I’m also having this issue in 0.6.2.


#4

What is the preferred solution here? Automatic conversion to Int64 or a better error message?


#5

IMO, it should be possible to perform the sparse LU in single precision if the user requests it, without conversion.


#6

IMO, it should be possible to perform the sparse LU in single precision if the user requests it, without conversion.

It also is. The issue here is A\b tries to Cholesky factorize the matrix because it is symmetric and because of the global common struct used by CHOLMOD we don’t support more than a single integer size for the indices. However, our UMFPACK bindings support Int32 indices so we could fall back on using the LU when the indices are Int32 even though the matrix is symmetric.


#7

I wonder if it’s wise to use Cholesky based on numerical symmetry. It may not be what the user wants. Why not let the user specify if their matrix is Symmetric or Hermitian?


#8

I agree on this last point


#9

Could you elaborate? What is the concern? The user can always ask for a specific factorization, e.g. lufact(A)\b.


#10

I looked and cholmod_symmetry() checks for actual equality between elements of the lower and upper triangle to determine symmetry.
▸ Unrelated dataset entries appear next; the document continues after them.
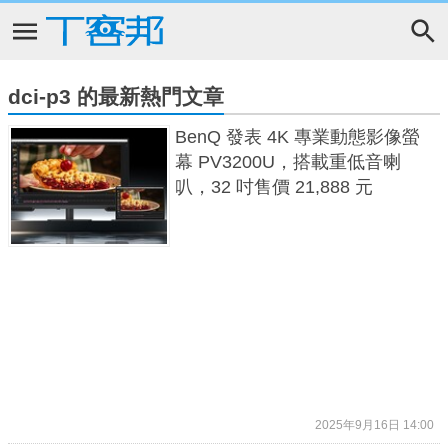
dci-p3 的最新熱門文章
BenQ 發表 4K 專業動態影像螢
幕 PV3200U，搭載重低音喇
叭，32 吋售價 21,888 元
2025年9月16日 14:00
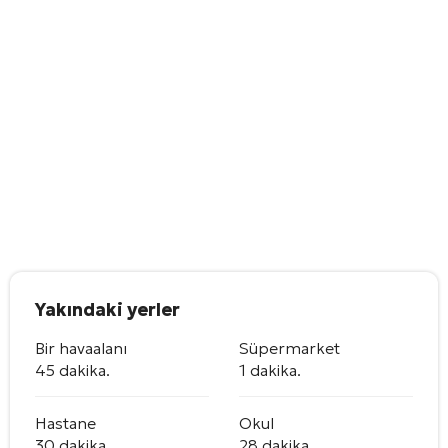
Yakındaki yerler
Bir havaalanı
Süpermarket
45 dakika.
1 dakika.
Hastane
Okul
30 dakika.
28 dakika.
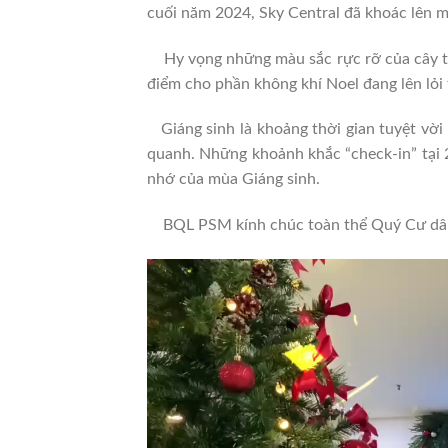
cuối năm 2024, Sky Central đã khoác lên m
Hy vọng những màu sắc rực rỡ của cây thô
điểm cho phần không khí Noel đang lên lỏ
Giáng sinh là khoảng thời gian tuyệt vời
quanh. Những khoảnh khắc “check-in” tại 
nhớ của mùa Giáng sinh.
BQL PSM kính chúc toàn thể Quý Cư dân 
Trình
chơi
Video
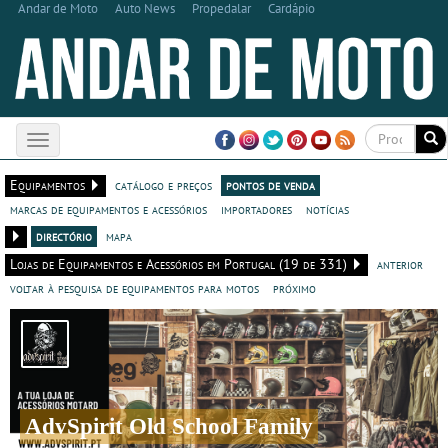
Andar de Moto
Auto News
Propedalar
Cardápio
Toggle
navigation
Equipamentos
catálogo e preços
pontos de venda
marcas de equipamentos e acessórios
importadores
notícias
directório
mapa
Lojas de Equipamentos e Acessórios em Portugal (19 de 331)
anterior
voltar à pesquisa de equipamentos para motos
próximo
AdvSpirit Old School Family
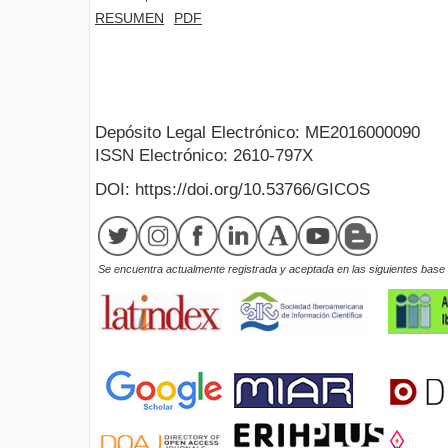
RESUMEN
PDF
Depósito Legal Electrónico: ME2016000090
ISSN Electrónico: 2610-797X
DOI: https://doi.org/10.53766/GICOS
Se encuentra actualmente registrada y aceptada en las siguientes base d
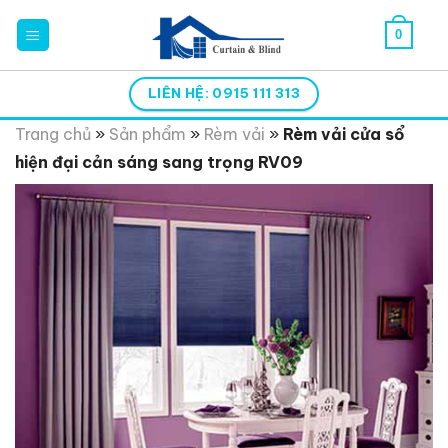
Skip
0
to
content
LIÊN HỆ: 0915 111 313
Trang chủ
»
Sản phẩm
»
Rèm vải
»
Rèm vải cửa sổ
hiện đại cản sáng sang trọng RV09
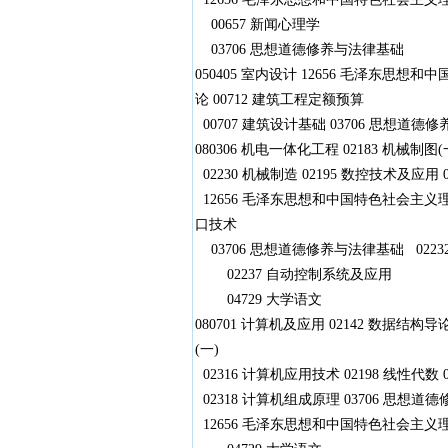
00657 新闻心理学
03706 思想道德修养与法律基础
050405 室内设计 12656 毛泽东思想和
论 00712 建筑工程定额预算
00707 建筑设计基础 03706 思想道德修
080306 机电一体化工程 02183 机械制图(一
02230 机械制造 02195 数控技术及应用
12656 毛泽东思想和中国特色社会主义理论
口技术
03706 思想道德修养与法律基础 0223
02237 自动控制系统及应用
04729 大学语文
080701 计算机及应用 02142 数据结构导论
(一)
02316 计算机应用技术 02198 线性代数 
02318 计算机组成原理 03706 思想道
12656 毛泽东思想和中国特色社会主义理论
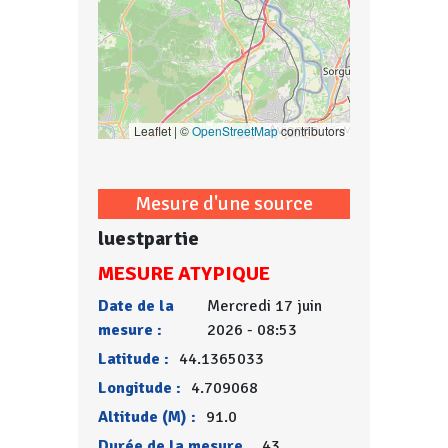
Leaflet | ©
OpenStreetMap
contributors
Mesure d'une source
luestpartie
MESURE ATYPIQUE
Date de la
Mercredi 17 juin
mesure :
2026 - 08:53
Latitude :
44.1365033
Longitude :
4.709068
Altitude (M) :
91.0
Durée de la mesure
43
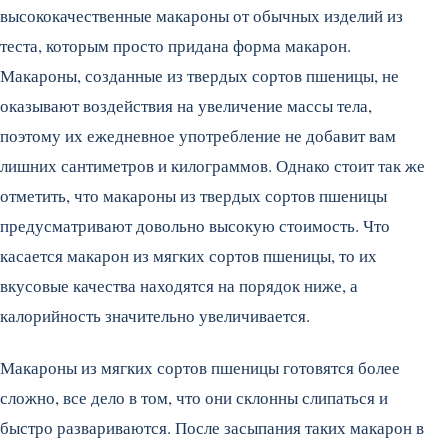
высококачественные макароны от обычных изделий из
теста, которым просто придана форма макарон.
Макароны, созданные из твердых сортов пшеницы, не
оказывают воздействия на увеличение массы тела,
поэтому их ежедневное употребление не добавит вам
лишних сантиметров и килограммов. Однако стоит так же
отметить, что макароны из твердых сортов пшеницы
предусматривают довольно высокую стоимость. Что
касается макарон из мягких сортов пшеницы, то их
вкусовые качества находятся на порядок ниже, а
калорийность значительно увеличивается.
Макароны из мягких сортов пшеницы готовятся более
сложно, все дело в том, что они склонны слипаться и
быстро развариваются. После засыпания таких макарон в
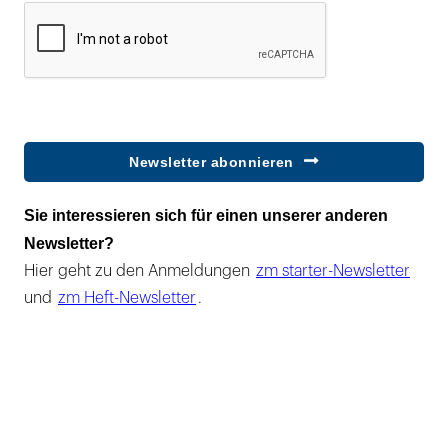
Newsletter abonnieren
Sie interessieren sich für einen unserer anderen
Newsletter?
Hier geht zu den Anmeldungen
zm starter-Newsletter
und
zm Heft-Newsletter
.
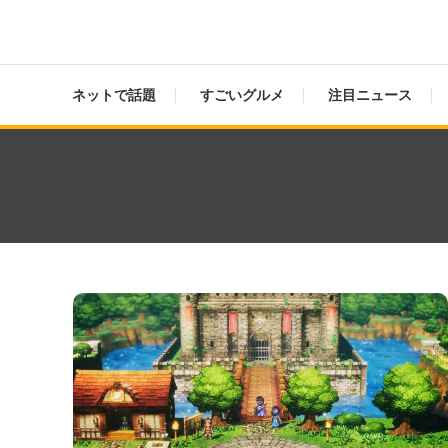
ネットで話題
すごいグルメ
注目ニュース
Initially I thought there might be a tolerance, which got me worried, but there isn’t. Still, the O(nnz) cost incurred by this check comes as a surprise to the user and could be quite high for large problems. Perhaps that’s ok for something as generic as sparse backslash. I can’t help but feel cholfact should only accept Symmetric matrices though.